Pistis & Praxis: Teologia e Pastoral (Mar 2021)
Mulher, este é o teu emblema da vergonha: Quando a mulher é objeto mas não co-sujeito da jurisdição social e religiosa
Abstract
Em A Letra Escarlate (1850), de Nathaniel Hawthorne, são expostas as consequências existencialmente destrutivas de uma sociedade patriarcal e de uma Igreja clerical em que a mulher é expulsa do espaço público como sujeito e destinatário normativo e acolhida nele unicamente como sujeita a (nomeadamente transgressora de) uma normatividade estabelecida exclusivamente pelo homem. Esta desigualdade não é, no entanto, prejudicial unicamente à condição social da mulher, mas também à autocompreensão geral da sociedade e dos homens em particular, ao privar a sua elaboração ética, jurídica e religiosa dos recursos hermenêuticos peculiares da experiência feminina (especialmente a da maternidade). A constelação judiciária de norma, transgressão, condenação e castigo, sobrepõe-se ideologicamente à interpretação religiosa da culpa do ponto de vista cristão, tornando incompreensível a constelação evangélica de mandamento, pecado, conversão e perdão, assim como a diferença entre castigo e expiação. Unicamente na perspetiva ‘materna’ de orientação para o futuro, gerada pelo amor e pela assunção de responsabilidade para com o humanamente ‘dado à luz’, se dá a abertura à gratuidade do amor redentivo de Deus, cuja justiça é força de salvação e não de perdição.
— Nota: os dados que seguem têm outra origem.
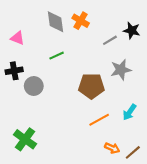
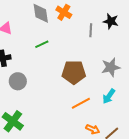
gray line: (110, 40) -> (91, 30), turned -56
gray star: (121, 70) -> (111, 67), moved
gray circle: (34, 86) -> (18, 81), moved

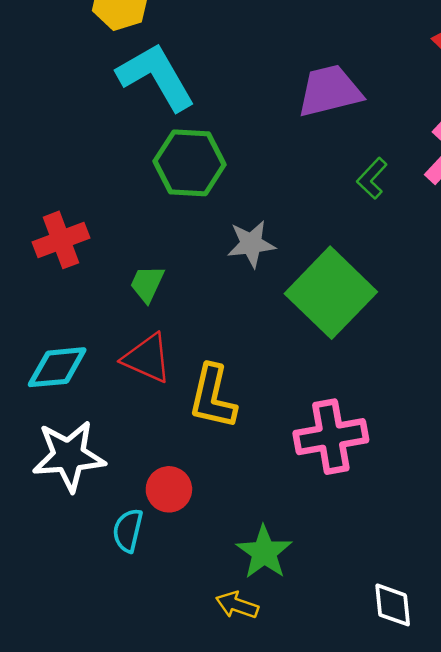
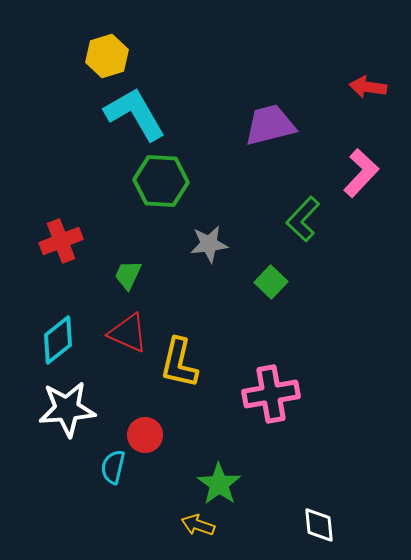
green L-shape: (372, 178) -> (303, 219), moved, size x1.4
green square: (331, 293) -> (271, 282), size x0.5
cyan diamond: (57, 367) -> (58, 340), turned -33

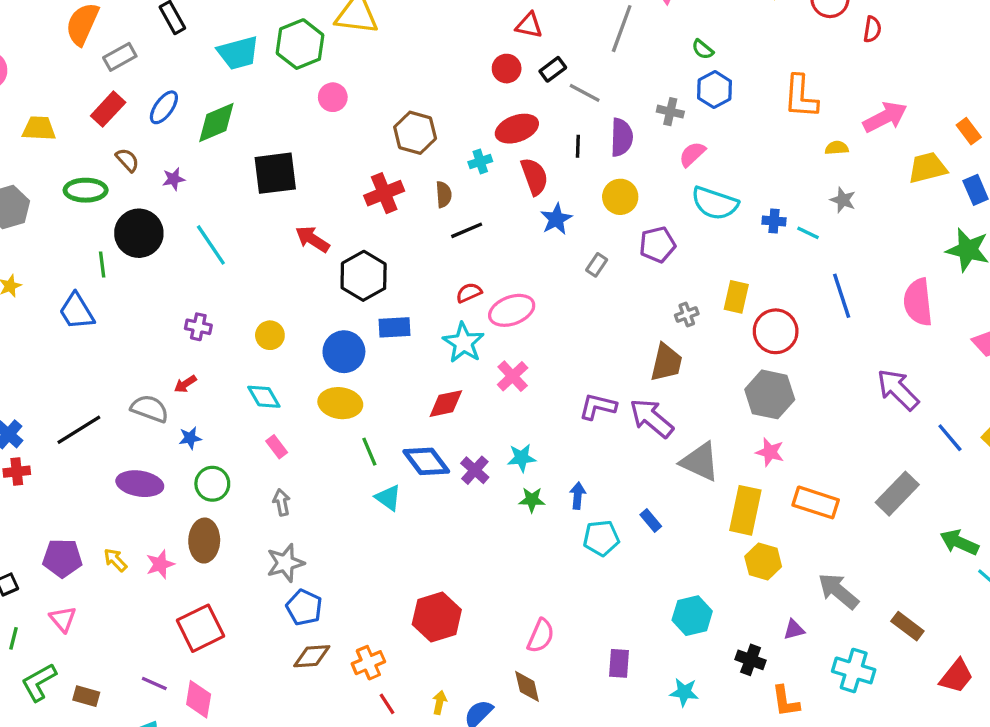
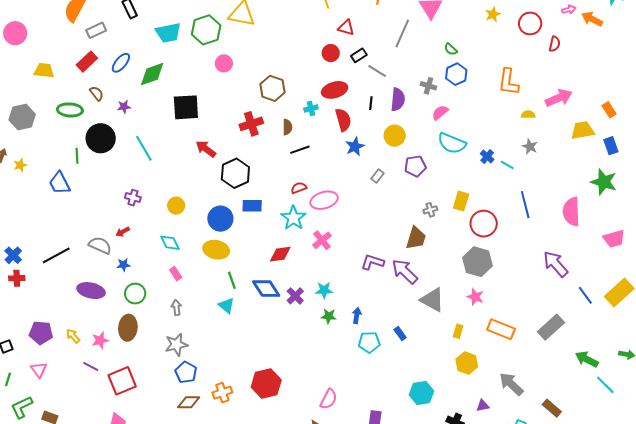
blue cross: (774, 221) -> (487, 156), turned 32
cyan triangle: (388, 498) -> (226, 305), moved
yellow rectangle: (745, 510) -> (458, 331), size x0.5
orange cross: (368, 663) -> (222, 393), moved
purple line: (154, 683) -> (91, 367), moved

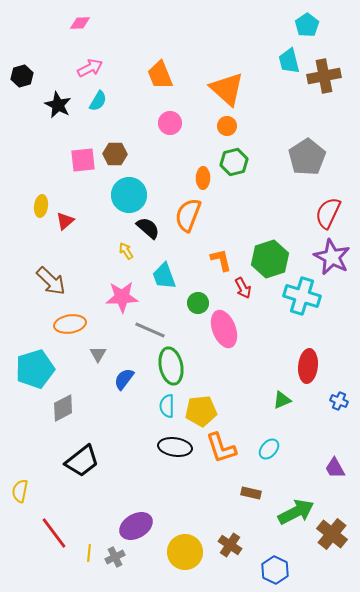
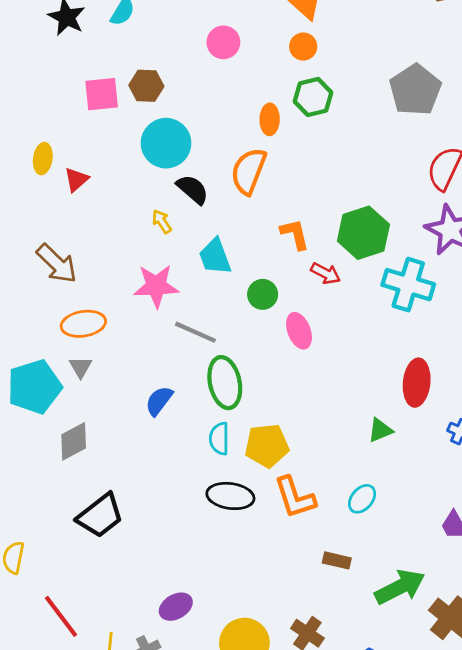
red arrow: (243, 288) -> (326, 273), turned -35
pink ellipse: (224, 329) -> (299, 331), size x0.7
gray triangle: (98, 354) -> (81, 367), moved
purple ellipse: (136, 526) -> (176, 607), size x0.7

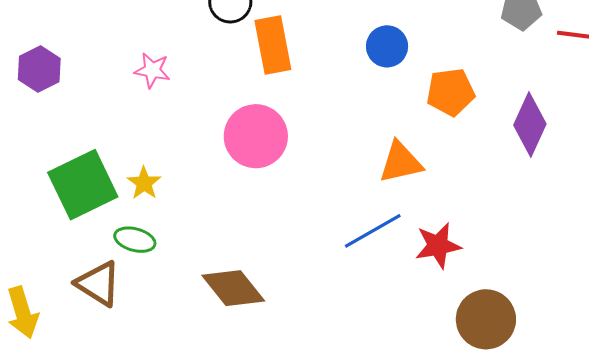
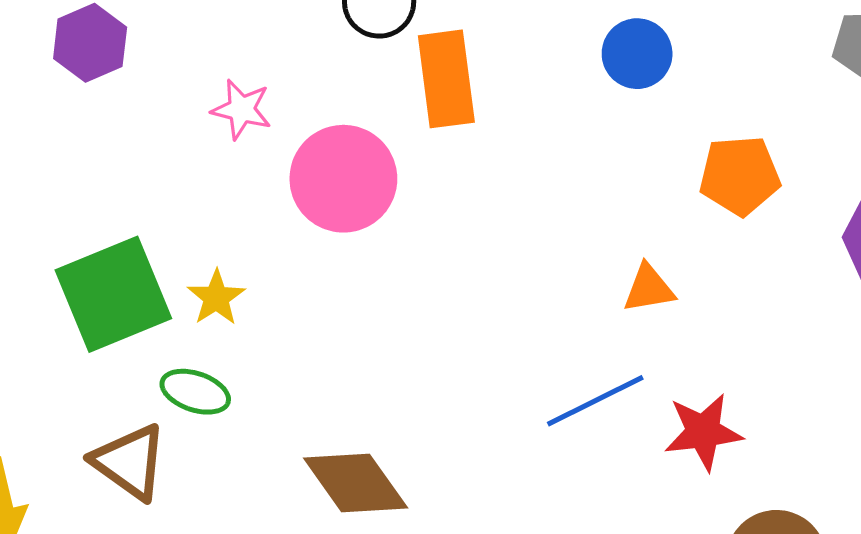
blue circle: (387, 46) -> (637, 54), moved
purple hexagon: (39, 69) -> (90, 43), moved
pink circle: (256, 136) -> (343, 179), moved
orange triangle: (401, 162) -> (649, 288), size x0.7

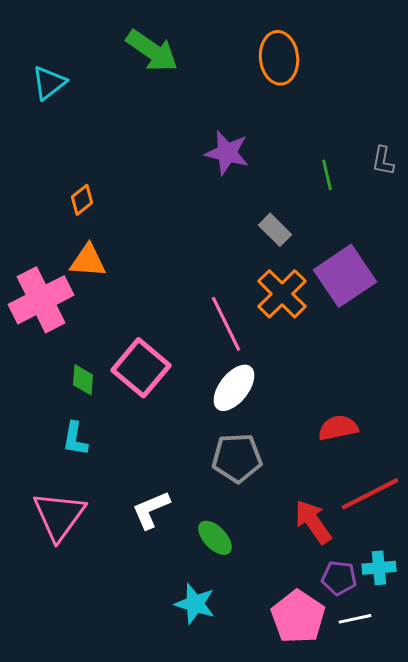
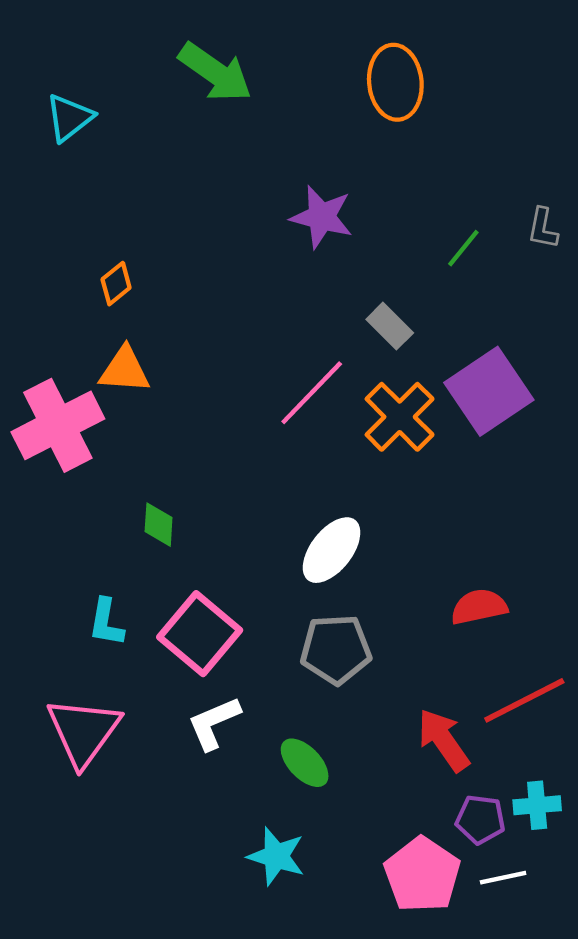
green line: (327, 175) -> (463, 248), turned 52
pink line: (226, 324) -> (312, 393), moved, turned 70
pink square: (141, 368) -> (200, 634), moved
green diamond: (83, 380) -> (159, 525), moved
Esta diferença de perspetiva tem consequências relevantes na moral familiar, em particular em relação aos divorciados recasados. No comportamento do padre coprotagonista do romance, de ocultamento público da própria culpa e de irresponsabilidade para com os indivíduos nela envolvidos (a antiga amante e a filha), é exposto o mecanismo patriarcal de ‘excecionalismo clerical’ ainda hoje difuso no seio da Igreja e que está na base da gestão moralmente errada e historicamente falimentar do fenómeno do abuso de menores e de pessoas vulneráveis.